Truncated Backpropagation Through Time (TBPTT)

Truncated Backpropagation Through Time (TBPTT) performs backpropogation every k steps of
a much longer sequence. This is made possible by passing training batches
split along the time-dimensions into splits of size k to the
``training_step``. In order to keep the same forward propagation behavior, all
hidden states should be kept in-between each time-dimension split.

.. code-block:: python

    import torch
    import torch.optim as optim
    import pytorch_lightning as pl
    from pytorch_lightning import LightningModule

    class LitModel(LightningModule):

        def __init__(self):

            # 1. Switch to manual optimization
            self.automatic_optimization = False

            self.truncated_bptt_steps = 10
            self.my_rnn = ParityModuleRNN() # Define RNN model using ParityModuleRNN

        # 2. Remove the `hiddens` argument
        def training_step(self, batch, batch_idx):

            # 3. Split the batch in chunks along the time dimension
            split_batches = split_batch(batch, self.truncated_bptt_steps)

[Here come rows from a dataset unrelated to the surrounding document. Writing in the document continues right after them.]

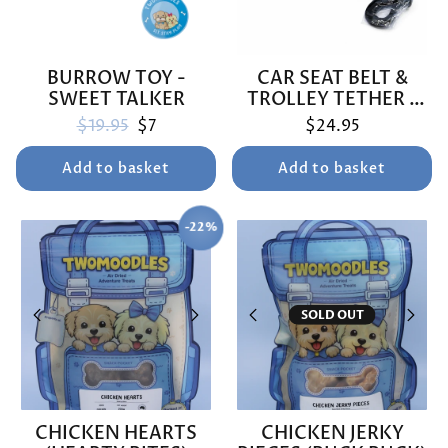
BURROW TOY -
CAR SEAT BELT &
SWEET TALKER
TROLLEY TETHER -
BUNNINGS TRIP
Regular price
Sale price
$19.95
$7
$24.95
Add to basket
Add to basket
-22%
SAVE
SOLD OUT
CHICKEN HEARTS
CHICKEN JERKY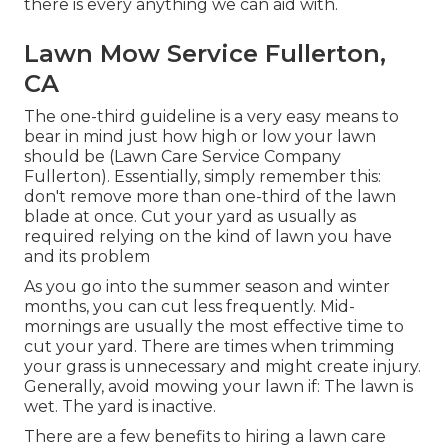
there is every anything we can aid with.
Lawn Mow Service Fullerton,
CA
The one-third guideline is a very easy means to
bear in mind just how high or low your lawn
should be (Lawn Care Service Company
Fullerton). Essentially, simply remember this:
don't remove more than one-third of the lawn
blade at once. Cut your yard as usually as
required relying on the kind of lawn you have
and its problem
As you go into the summer season and winter
months, you can cut less frequently. Mid-
mornings are usually the most effective time to
cut your yard. There are times when trimming
your grass is unnecessary and might create injury.
Generally, avoid mowing your lawn if: The lawn is
wet. The yard is inactive.
There are a few benefits to hiring a lawn care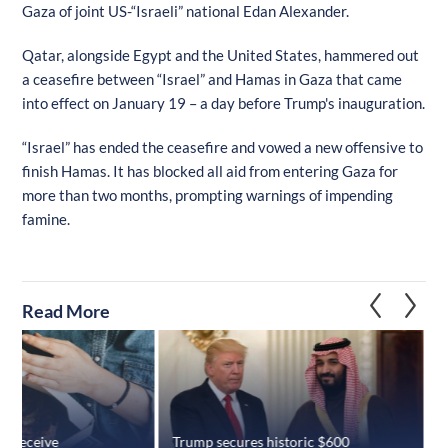
Gaza of joint US-“Israeli” national Edan Alexander.
Qatar, alongside Egypt and the United States, hammered out
a ceasefire between “Israel” and Hamas in Gaza that came
into effect on January 19 – a day before Trump's inauguration.
“Israel” has ended the ceasefire and vowed a new offensive to
finish Hamas. It has blocked all aid from entering Gaza for
more than two months, prompting warnings of impending
famine.
Read More
es receive
Trump secures historic $600
S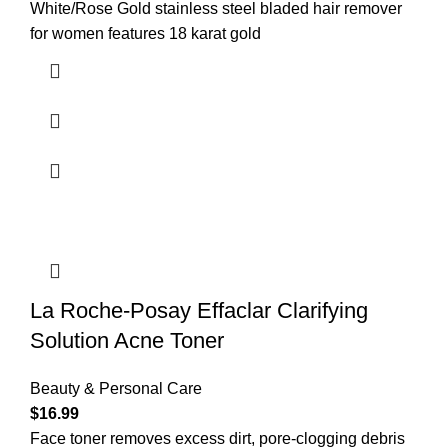
White/Rose Gold stainless steel bladed hair remover
for women features 18 karat gold
La Roche-Posay Effaclar Clarifying
Solution Acne Toner
Beauty & Personal Care
$
16.99
Face toner removes excess dirt, pore-clogging debris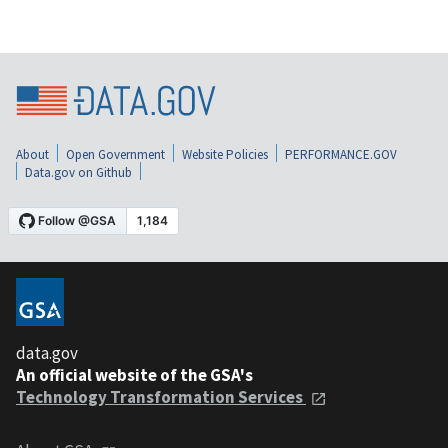
About
Open Government
Website Policies
PERFORMANCE.GOV
Data.gov on Github
data.gov
An official website of the GSA's
Technology Transformation Services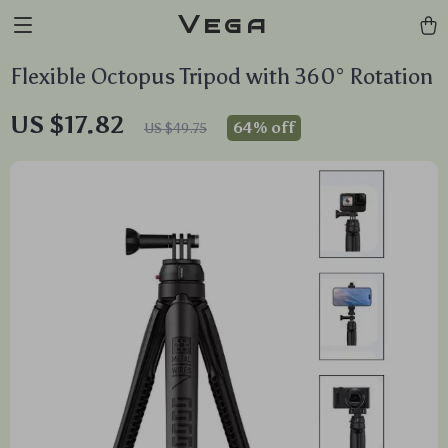
Vega
Flexible Octopus Tripod with 360° Rotation
US $17.82
64%
off
US $49.75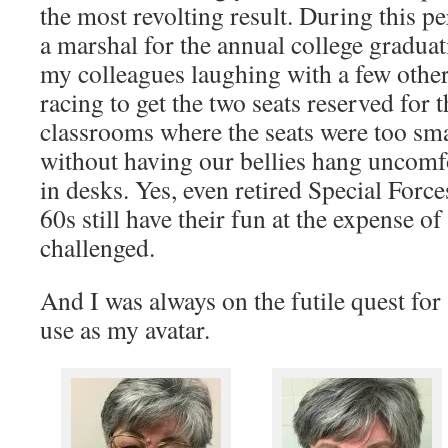
the most revolting result. During this p
a marshal for the annual college graduat
my colleagues laughing with a few other
racing to get the two seats reserved for 
classrooms where the seats were too smal
without having our bellies hang uncomfo
in desks. Yes, even retired Special Forces
60s still have their fun at the expense o
challenged.
And I was always on the futile quest for 
use as my avatar.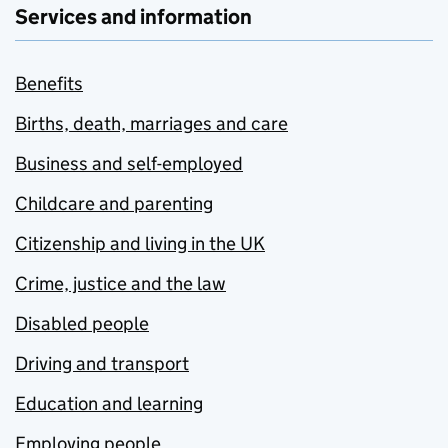
Services and information
Benefits
Births, death, marriages and care
Business and self-employed
Childcare and parenting
Citizenship and living in the UK
Crime, justice and the law
Disabled people
Driving and transport
Education and learning
Employing people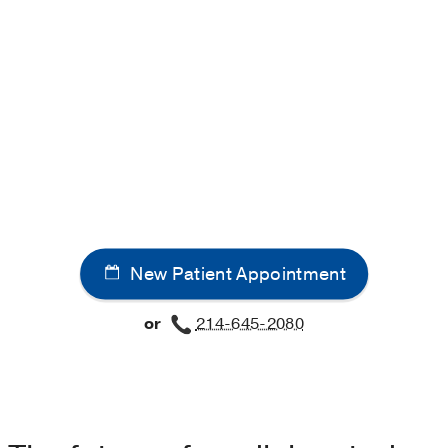
New Patient Appointment
or
214-645-2080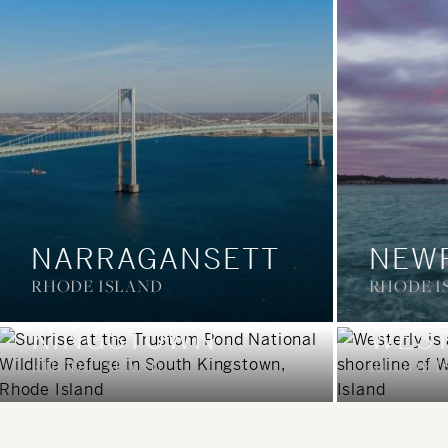
NARRAGANSETT
NEW
RHODE ISLAND
RHODE I
SOUTH
KINGSTOWN
WEST
RHODE ISLAND
RHODE I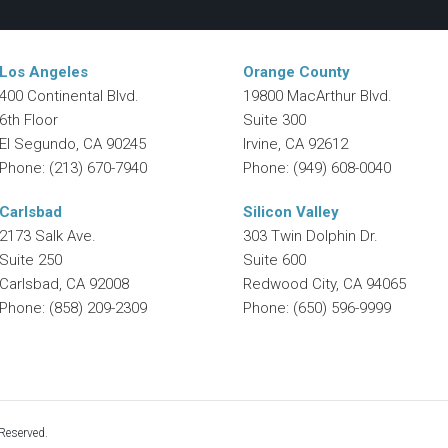
Los Angeles
Orange County
400 Continental Blvd.
19800 MacArthur Blvd.
6th Floor
Suite 300
El Segundo
,
CA
90245
Irvine
,
CA
92612
Phone:
(213) 670-7940
Phone:
(949) 608-0040
Carlsbad
Silicon Valley
2173 Salk Ave.
303 Twin Dolphin Dr.
Suite 250
Suite 600
Carlsbad
,
CA
92008
Redwood City
,
CA
94065
Phone:
(858) 209-2309
Phone:
(650) 596-9999
Reserved.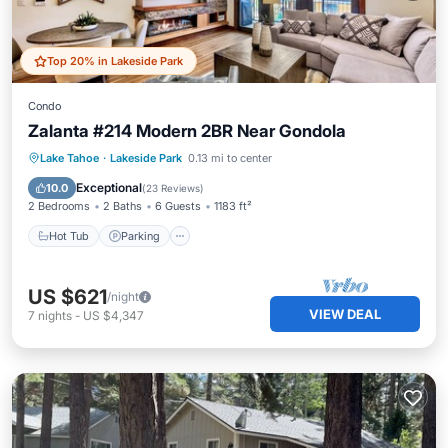
Top 20% in Lakeside Park
Condo
Zalanta #214 Modern 2BR Near Gondola
Lake Tahoe
·
Lakeside Park
0.13 mi to center
Hot Tub
Parking
Pool
Skiing
Exceptional
10.0
(
23 Reviews
)
2 Bedrooms
2 Baths
6 Guests
1183 ft²
Hot Tub
Parking
US $621
/night
VIEW DEAL
7
nights
-
US $4,347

            batch_size = 10
            hidden_dim = 20
            hiddens = torch.zeros(1, batch_size, hidden_dim, device=self.device)
            for split_batch in range(split_batches):
                # 4. Perform the optimization in a loop
                loss, hiddens = self.my_rnn(split_batch, hiddens)

                # 5. "Truncate"
                hiddens = hiddens.detach()

            # 6. Remove the return of `hiddens`
            # Returning loss in manual optimization is not needed
            return None

        def configure_optimizers(self):
            return optim.Adam(self.my_rnn.parameters(), lr=0.001)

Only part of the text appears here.